Different cultures living in the same space do not make a multicultural campus.
A multicultural campus has expectations of members of the academic community. These expectations include all members – especially students – contributing to a welcoming and supportive environment.
Members of the academic community are not always aware of what welcome looks and feels like, and they often do not know that they are responsible for it.
I have been on many campuses this fall and, on one campus, I was looking out of a window just above where a student orientation leader or student adviser was giving remarks before beginning a campus tour. All the students taking the tour were white except for one black student with long braids who stood to the extreme right of the group on the front row.
During this beginning part of the tour, the guide never looked toward the black student. The tour guide had long hair that covered or shielded the right side of her face, and she never turned her head to see around the hair, therefore blocking off all vision of those on the extreme right where the one black student happened to be standing.

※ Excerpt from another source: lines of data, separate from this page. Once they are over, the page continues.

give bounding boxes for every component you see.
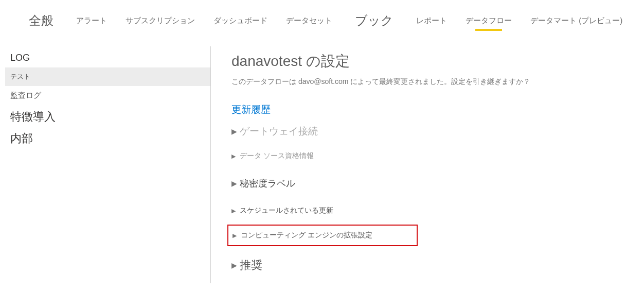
nav-subscription[interactable]: サブスクリプション bbox=[116, 12, 204, 30]
sidebar: LOG テスト 監査ログ 特徴導入 内部 bbox=[0, 46, 211, 283]
chevron-right-icon: ▶ bbox=[232, 232, 239, 239]
nav-report[interactable]: レポート bbox=[407, 12, 456, 30]
nav-dashboard[interactable]: ダッシュボード bbox=[204, 12, 277, 30]
chevron-right-icon: ▶ bbox=[231, 153, 238, 160]
chevron-right-icon: ▶ bbox=[231, 127, 238, 135]
sidebar-heading-internal[interactable]: 内部 bbox=[5, 127, 210, 148]
main-panel: danavotest の設定 このデータフローは davo@soft.com に… bbox=[211, 46, 644, 283]
nav-dataset[interactable]: データセット bbox=[277, 12, 342, 30]
sidebar-heading-feature-intro[interactable]: 特徴導入 bbox=[5, 105, 210, 127]
sidebar-item-test[interactable]: テスト bbox=[5, 67, 210, 86]
section-label: データ ソース資格情報 bbox=[240, 151, 314, 161]
chevron-right-icon: ▶ bbox=[231, 179, 238, 187]
section-label: 秘密度ラベル bbox=[240, 177, 295, 190]
nav-datamart[interactable]: データマート (プレビュー) bbox=[521, 12, 632, 30]
section-label: 更新履歴 bbox=[231, 103, 271, 116]
chevron-right-icon: ▶ bbox=[231, 208, 238, 214]
section-gateway-connection[interactable]: ▶ ゲートウェイ接続 bbox=[231, 121, 634, 142]
section-scheduled-refresh[interactable]: ▶ スケジュールされている更新 bbox=[231, 202, 634, 219]
section-label: ゲートウェイ接続 bbox=[240, 125, 318, 138]
nav-alert[interactable]: アラート bbox=[67, 12, 116, 30]
content-area: LOG テスト 監査ログ 特徴導入 内部 danavotest の設定 このデー… bbox=[0, 46, 644, 283]
section-label: コンピューティング エンジンの拡張設定 bbox=[241, 231, 372, 240]
sidebar-item-audit-log[interactable]: 監査ログ bbox=[5, 86, 210, 105]
nav-book[interactable]: ブック bbox=[342, 10, 407, 31]
section-recommend[interactable]: ▶ 推奨 bbox=[231, 253, 634, 277]
sidebar-log-header: LOG bbox=[5, 46, 210, 67]
nav-general[interactable]: 全般 bbox=[15, 10, 67, 31]
section-label: 推奨 bbox=[240, 258, 262, 273]
top-nav: 全般 アラート サブスクリプション ダッシュボード データセット ブック レポー… bbox=[0, 0, 644, 36]
section-sensitivity-label[interactable]: ▶ 秘密度ラベル bbox=[231, 173, 634, 194]
page-subtitle: このデータフローは davo@soft.com によって最終変更されました。設定… bbox=[231, 77, 634, 87]
nav-dataflow[interactable]: データフロー bbox=[456, 12, 521, 30]
section-update-history[interactable]: 更新履歴 bbox=[231, 99, 634, 121]
chevron-right-icon: ▶ bbox=[231, 261, 238, 269]
section-label: スケジュールされている更新 bbox=[240, 206, 333, 215]
highlight-compute-engine: ▶ コンピューティング エンジンの拡張設定 bbox=[227, 225, 418, 246]
page-title: danavotest の設定 bbox=[231, 52, 634, 71]
section-compute-engine-settings[interactable]: ▶ コンピューティング エンジンの拡張設定 bbox=[232, 231, 413, 240]
section-datasource-credentials[interactable]: ▶ データ ソース資格情報 bbox=[231, 147, 634, 165]
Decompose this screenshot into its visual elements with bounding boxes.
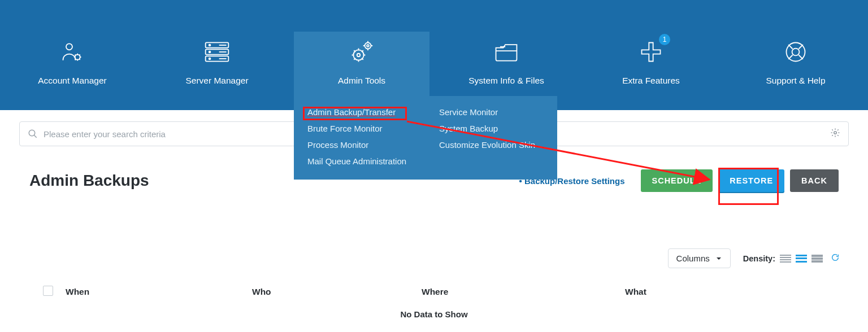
folder-icon [444, 38, 568, 65]
top-navigation: Account Manager Server Manager [0, 0, 868, 110]
svg-point-5 [209, 45, 211, 46]
svg-point-6 [209, 51, 211, 53]
nav-server-manager[interactable]: Server Manager [149, 32, 285, 103]
nav-extra-features[interactable]: 1 Extra Features [583, 32, 719, 103]
restore-button[interactable]: RESTORE [718, 169, 784, 192]
density-compact-icon[interactable] [780, 255, 791, 263]
back-button[interactable]: BACK [790, 169, 839, 192]
density-comfortable-icon[interactable] [811, 255, 823, 263]
svg-point-13 [365, 43, 371, 49]
svg-point-18 [792, 49, 800, 56]
menu-customize-skin[interactable]: Customize Evolution Skin [439, 137, 544, 153]
search-settings-gear-icon[interactable] [830, 128, 840, 140]
users-gear-icon [10, 38, 134, 65]
svg-line-21 [788, 55, 792, 59]
density-label: Density: [743, 254, 775, 263]
menu-process-monitor[interactable]: Process Monitor [307, 137, 412, 153]
gears-icon [300, 38, 424, 65]
select-all-checkbox[interactable] [43, 286, 66, 298]
nav-label: Extra Features [589, 76, 713, 86]
svg-line-19 [788, 45, 792, 49]
dropdown-column: Service Monitor System Backup Customize … [426, 104, 557, 169]
nav-account-manager[interactable]: Account Manager [5, 32, 140, 103]
menu-admin-backup-transfer[interactable]: Admin Backup/Transfer [307, 104, 412, 120]
nav-label: System Info & Files [444, 76, 568, 86]
columns-label: Columns [676, 254, 710, 263]
columns-dropdown[interactable]: Columns [668, 248, 731, 268]
table-empty-message: No Data to Show [0, 309, 868, 319]
nav-label: Account Manager [10, 76, 134, 86]
caret-down-icon [715, 255, 722, 262]
nav-label: Support & Help [734, 76, 858, 86]
admin-tools-dropdown: Admin Backup/Transfer Brute Force Monito… [294, 96, 557, 180]
search-icon [28, 129, 38, 139]
column-what[interactable]: What [625, 287, 825, 297]
menu-system-backup[interactable]: System Backup [439, 120, 544, 137]
svg-line-24 [34, 135, 37, 138]
svg-point-23 [29, 130, 35, 136]
plus-icon [589, 38, 713, 65]
nav-admin-tools[interactable]: Admin Tools [294, 32, 429, 103]
svg-point-7 [209, 58, 211, 60]
table-header-row: When Who Where What [28, 281, 840, 303]
server-stack-icon [155, 38, 279, 65]
svg-line-22 [799, 55, 803, 59]
nav-system-info[interactable]: System Info & Files [439, 32, 574, 103]
nav-label: Admin Tools [300, 76, 424, 86]
menu-mail-queue-admin[interactable]: Mail Queue Administration [307, 153, 412, 169]
column-who[interactable]: Who [252, 287, 422, 297]
lifebuoy-icon [734, 38, 858, 65]
column-where[interactable]: Where [422, 287, 625, 297]
menu-service-monitor[interactable]: Service Monitor [439, 104, 544, 120]
dropdown-column: Admin Backup/Transfer Brute Force Monito… [294, 104, 426, 169]
density-control: Density: [743, 253, 840, 264]
svg-point-25 [834, 132, 837, 134]
notification-badge: 1 [659, 34, 670, 45]
svg-point-14 [367, 45, 369, 47]
schedule-button[interactable]: SCHEDULE [641, 169, 713, 192]
density-normal-icon[interactable] [796, 255, 807, 263]
menu-brute-force-monitor[interactable]: Brute Force Monitor [307, 120, 412, 137]
column-when[interactable]: When [66, 287, 252, 297]
svg-point-0 [66, 43, 72, 50]
nav-support-help[interactable]: Support & Help [728, 32, 863, 103]
nav-label: Server Manager [155, 76, 279, 86]
table-toolbar: Columns Density: [28, 248, 840, 268]
svg-line-20 [799, 45, 803, 49]
svg-point-12 [357, 54, 361, 57]
refresh-icon[interactable] [831, 253, 840, 264]
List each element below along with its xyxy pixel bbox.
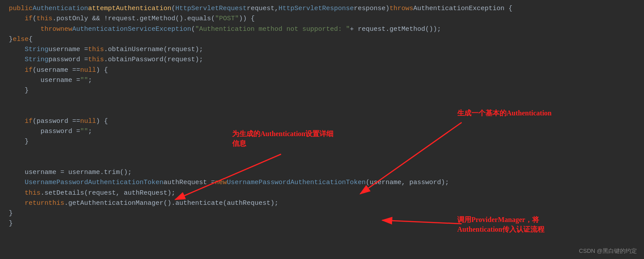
code-token: (: [33, 14, 37, 24]
code-token: if: [25, 116, 33, 126]
code-token: (username, password);: [366, 178, 449, 188]
code-line: String username = this.obtainUsername(re…: [0, 44, 644, 55]
code-token: HttpServletResponse: [278, 4, 354, 14]
code-token: UsernamePasswordAuthenticationToken: [25, 178, 163, 188]
code-token: null: [80, 116, 96, 126]
code-token: UsernamePasswordAuthenticationToken: [227, 178, 366, 188]
code-token: }: [9, 218, 13, 229]
code-token: username =: [41, 75, 80, 85]
code-token: "": [80, 75, 88, 85]
code-token: if: [25, 14, 33, 24]
code-token: String: [25, 55, 48, 65]
annotation-2-text: 生成一个基本的Authentication: [457, 108, 551, 118]
code-line: throw new AuthenticationServiceException…: [0, 24, 644, 34]
code-token: + request.getMethod());: [350, 24, 441, 34]
code-token: request,: [247, 4, 278, 14]
code-token: request: [108, 14, 136, 24]
code-token: null: [80, 65, 96, 75]
code-token: }: [25, 137, 29, 147]
code-token: ;: [88, 75, 92, 85]
code-line: if (this.postOnly && !request.getMethod(…: [0, 14, 644, 24]
code-token: .getMethod().equals(: [136, 14, 215, 24]
annotation-1-text: 为生成的Authentication设置详细信息: [232, 129, 333, 149]
code-token: new: [215, 178, 227, 188]
code-line: this.setDetails(request, authRequest);: [0, 188, 644, 198]
code-token: this: [48, 198, 64, 208]
code-token: {: [29, 34, 33, 44]
code-token: AuthenticationException {: [413, 4, 512, 14]
code-token: response): [354, 4, 389, 14]
code-token: .getAuthenticationManager().authenticate…: [64, 198, 278, 208]
code-line: UsernamePasswordAuthenticationToken auth…: [0, 178, 644, 188]
code-token: username = username.trim();: [25, 167, 132, 178]
code-line: } else {: [0, 34, 644, 44]
code-token: .postOnly && !: [52, 14, 108, 24]
code-token: "Authentication method not supported: ": [195, 24, 350, 34]
watermark: CSDN @黑白键的约定: [579, 247, 637, 255]
code-line: [0, 96, 644, 106]
code-line: }: [0, 218, 644, 229]
code-token: password =: [48, 55, 88, 65]
code-token: ;: [88, 126, 92, 137]
code-token: if: [25, 65, 33, 75]
code-line: public Authentication attemptAuthenticat…: [0, 4, 644, 14]
code-token: this: [37, 14, 52, 24]
code-token: "POST": [215, 14, 239, 24]
code-token: return: [25, 198, 48, 208]
code-token: attemptAuthentication: [88, 4, 171, 14]
code-line: }: [0, 208, 644, 218]
code-line: username = username.trim();: [0, 167, 644, 178]
code-token: .obtainPassword(request);: [104, 55, 203, 65]
code-token: AuthenticationServiceException: [72, 24, 191, 34]
code-token: (: [191, 24, 195, 34]
code-token: this: [88, 44, 104, 55]
code-line: }: [0, 85, 644, 96]
code-token: .setDetails(request, authRequest);: [41, 188, 175, 198]
code-token: (username ==: [33, 65, 80, 75]
code-line: if (username == null) {: [0, 65, 644, 75]
code-token: (: [171, 4, 175, 14]
code-token: this: [25, 188, 41, 198]
code-token: throw: [41, 24, 60, 34]
code-token: (password ==: [33, 116, 80, 126]
code-token: ) {: [96, 116, 108, 126]
code-token: Authentication: [33, 4, 88, 14]
code-token: )) {: [239, 14, 255, 24]
code-token: password =: [41, 126, 80, 137]
code-token: }: [9, 34, 13, 44]
code-token: username =: [48, 44, 88, 55]
code-token: ) {: [96, 65, 108, 75]
code-token: else: [13, 34, 29, 44]
code-line: [0, 157, 644, 167]
code-token: String: [25, 44, 48, 55]
code-token: authRequest =: [163, 178, 215, 188]
code-line: username = "";: [0, 75, 644, 85]
annotation-3-text: 调用ProviderManager，将Authentication传入认证流程: [457, 215, 544, 235]
code-token: .obtainUsername(request);: [104, 44, 203, 55]
code-token: "": [80, 126, 88, 137]
code-token: }: [9, 208, 13, 218]
code-token: new: [60, 24, 72, 34]
code-token: throws: [389, 4, 413, 14]
code-token: this: [88, 55, 104, 65]
code-token: HttpServletRequest: [175, 4, 247, 14]
code-line: return this.getAuthenticationManager().a…: [0, 198, 644, 208]
code-line: String password = this.obtainPassword(re…: [0, 55, 644, 65]
code-token: }: [25, 85, 29, 96]
code-token: public: [9, 4, 33, 14]
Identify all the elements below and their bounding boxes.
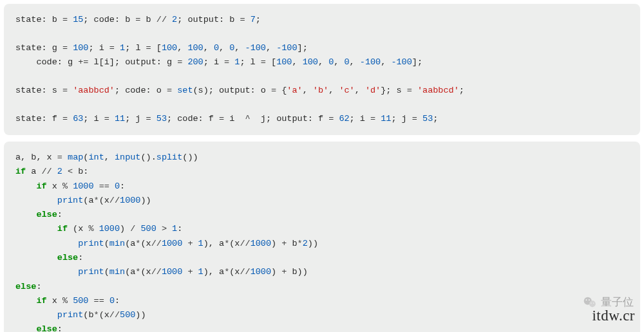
code-line: print(a*(x//1000)) <box>15 194 629 208</box>
code-line <box>15 98 629 112</box>
code-line: print(min(a*(x//1000 + 1), a*(x//1000) +… <box>15 237 629 251</box>
code-line: a, b, x = map(int, input().split()) <box>15 151 629 165</box>
code-line <box>15 27 629 41</box>
code-line: code: g += l[i]; output: g = 200; i = 1;… <box>15 55 629 69</box>
svg-point-4 <box>591 302 591 303</box>
svg-point-2 <box>586 299 587 300</box>
code-line: print(min(a*(x//1000 + 1), a*(x//1000) +… <box>15 265 629 279</box>
code-line: state: g = 100; i = 1; l = [100, 100, 0,… <box>15 41 629 55</box>
code-line <box>15 69 629 84</box>
code-line: if x % 500 == 0: <box>15 294 629 308</box>
code-line: state: b = 15; code: b = b // 2; output:… <box>15 13 629 27</box>
svg-point-3 <box>589 299 590 300</box>
code-line: else: <box>15 208 629 222</box>
code-line: print(b*(x//500)) <box>15 308 629 322</box>
code-block-python: a, b, x = map(int, input().split()) if a… <box>4 142 640 332</box>
code-block-statelines: state: b = 15; code: b = b // 2; output:… <box>4 4 640 135</box>
code-line: state: f = 63; i = 11; j = 53; code: f =… <box>15 112 629 126</box>
code-line: if x % 1000 == 0: <box>15 180 629 194</box>
code-line: state: s = 'aabbcd'; code: o = set(s); o… <box>15 84 629 98</box>
site-link-text: itdw.cr <box>592 304 635 328</box>
code-line: if (x % 1000) / 500 > 1: <box>15 222 629 236</box>
code-line: if a // 2 < b: <box>15 165 629 179</box>
code-line: else: <box>15 280 629 294</box>
code-line: else: <box>15 251 629 265</box>
code-line: else: <box>15 322 629 332</box>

The black student might not have been welcomed and the student might not have felt welcome. The guide might not have been aware of how it might seem when she never looked toward this student.
This is why it’s necessary to make all members of the academic community who represent the college aware of what welcome looks and feels like. Something as simple as a student tour guide making eye contact with everyone could make the difference in whether or not a prospective or new student feels welcome and whether or not the guide is contributing to the culture of a multicultural campus.